As someone who voted for her in the last general election & who is a lifelong sympathizer of the Spanish Left, raised by sympathizers of the Spanish Left, I thank her for making this decision, our chances of avoiding a MAGA government in the next election are slim, but maybe a new leadership may help change that.
Here is the letter translated to English:
Dear friends,
I want to share an important decision with you. We are living through a moment of democratic exceptionalism and profound changes all over the world. In this time, Spain’s Government is becoming an inspiration—an example that it is possible to do things differently.
In recent years, in government we have achieved things that, when I began my work as a minister, seemed impossible. We have brought unemployment down below 10%, with record numbers of people in work and very high rates of open-ended hiring. The labour market in our country has changed, thanks to what we have achieved from the Government and from the Ministry of Labour and Social Economy. We have raised the minimum wage by 66% to €1,221 with fiscal justice, we have protected the productive fabric with the ERTE schemes, and the recovery of workers’ purchasing power has boosted the economy.
At a time when the rights of women and LGBTQI+ people are threatened and questioned, our country has continued moving forward hand in hand with feminism. For the first time we have recognised the rights of domestic workers; for the first time we have legislated on the labour rights of LGBTQI+ people; we have increased leave for birth and care to 22 weeks (32 in single-parent families); and we have achieved more than 10 million working women while also reducing the gender gap by 21%.
Youth poverty has fallen from 28.3% to 20.9%. Today there are almost one million fewer people in precarious employment. Inequality has also been reduced to historic lows. And all of this while Spain is growing at 2.8%, double the European average.

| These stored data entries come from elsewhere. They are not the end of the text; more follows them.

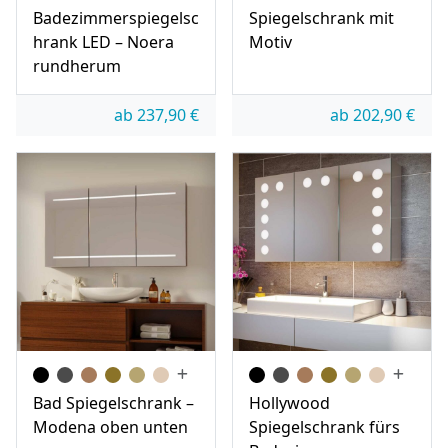
Badezimmerspiegelsc
Spiegelschrank mit
hrank LED – Noera
Motiv
rundherum
ab
237,90
€
ab
202,90
€
Bad Spiegelschrank –
Hollywood
Modena oben unten
Spiegelschrank fürs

In the coming months, that work will continue taking steps forward and building rights—through the Statute for interns or through working-time recording. There is still much to do. In these very weeks, amid a gigantic advance of hate politics across the world, we announced the regularisation of half a million migrant people living in our country. While Trump deports migrants, Spain is a welcoming country that regularises them.
We have done it with humility, with work, and with enormous effort. We have achieved what we were told was impossible to achieve. When I began my work as a minister, I did so with one objective in mind, with a clear horizon: to serve the working women and working men of my country. Every time I have felt that strength weaken—every moment of doubt, every conflict—it has been the compass of workers that has shown me the way.
I always had many reservations about the idea of being a candidate. Politics is hard, especially for women, but I do not regret having taken the step. I look back and I am proud of everything we have achieved collectively, always working to improve people’s lives.
I will keep doing so, but today I want to announce to you that I will not be a candidate in the next general elections of 2027. It is a very considered decision, and I have communicated it to my loved ones, to my entire political space, and to the President of the Government.
I took the step to lead Sumar in 2023 thinking of the enormous embrace of the working women and working men of our country. We said then that without Sumar there would be no coalition government, and we managed to revalidate a government that all the polls had given up for lost.
These days I keep thinking that this force—this embrace and this coming together—is what we must build and defend. I will continue working in government to fulfil that mandate from the ballot box and to move forward on everything we still have left to do.
While in government we continue doing our work, new paths are opening to breathe life and hope into the progressive space. We saw it on February 18, with the timely and ambitious debate opened by Gabriel Rufián; and we saw it on the 21st, with the confirmation that the political space that Sumar set in motion remains strong, with a vocation for majorities and a will for agreement and social progress. It is time to expand democracy and fill it with meaning and hope. That is what we need. That energy—of which today we are seeing the first glimmers—needs to grow.
I also want to give space and time so that what is being born can move forward with the strength it deserves—and to accompany it, care for it, and drive it with all my energy and with the strength my conviction gives me. And I also want to look after the progressive coalition government, because to look after it is to look after the best tool we have to keep winning rights.
Politics has been the air I breathed in my home, the words with which I learned to speak in a home full of democracy, culture, dignity, and love for what we share in common.
The politics I learned at home is the one I have always practiced and still practice. It is the strength of my land, Galicia, and of my language, Galician. That part of me is one piece of a larger puzzle.
We have a beautiful and diverse country, built from many pieces, from many intertwined histories. A country that will not allow its future to be twisted. A country that will not let its will be taken away.
I feel very proud of what we have done, but I am aware that there is still much to do. The pending task is to win the country—clearly, with affection, with tenderness, without fear. As we have done until now.